──────── MATERIAL TO PROCESS

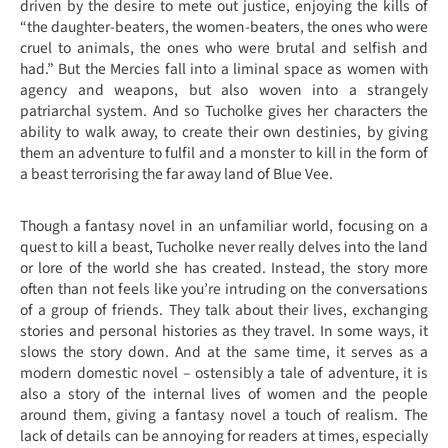
driven by the desire to mete out justice, enjoying the kills of
“the daughter-beaters, the women-beaters, the ones who were
cruel to animals, the ones who were brutal and selfish and
had.” But the Mercies fall into a liminal space as women with
agency and weapons, but also woven into a strangely
patriarchal system. And so Tucholke gives her characters the
ability to walk away, to create their own destinies, by giving
them an adventure to fulfil and a monster to kill in the form of
a beast terrorising the far away land of Blue Vee.
Though a fantasy novel in an unfamiliar world, focusing on a
quest to kill a beast, Tucholke never really delves into the land
or lore of the world she has created. Instead, the story more
often than not feels like you’re intruding on the conversations
of a group of friends. They talk about their lives, exchanging
stories and personal histories as they travel. In some ways, it
slows the story down. And at the same time, it serves as a
modern domestic novel – ostensibly a tale of adventure, it is
also a story of the internal lives of women and the people
around them, giving a fantasy novel a touch of realism. The
lack of details can be annoying for readers at times, especially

────────────────

* ASSIGNED TASK *
When you copy the data, keep every line exact and leave out each picture.

* THE COMPLETED TASK *
driven by the desire to mete out justice, enjoying the kills of
“the daughter-beaters, the women-beaters, the ones who were
cruel to animals, the ones who were brutal and selfish and
had.” But the Mercies fall into a liminal space as women with
agency and weapons, but also woven into a strangely
patriarchal system. And so Tucholke gives her characters the
ability to walk away, to create their own destinies, by giving
them an adventure to fulfil and a monster to kill in the form of
a beast terrorising the far away land of Blue Vee.
Though a fantasy novel in an unfamiliar world, focusing on a
quest to kill a beast, Tucholke never really delves into the land
or lore of the world she has created. Instead, the story more
often than not feels like you’re intruding on the conversations
of a group of friends. They talk about their lives, exchanging
stories and personal histories as they travel. In some ways, it
slows the story down. And at the same time, it serves as a
modern domestic novel – ostensibly a tale of adventure, it is
also a story of the internal lives of women and the people
around them, giving a fantasy novel a touch of realism. The
lack of details can be annoying for readers at times, especially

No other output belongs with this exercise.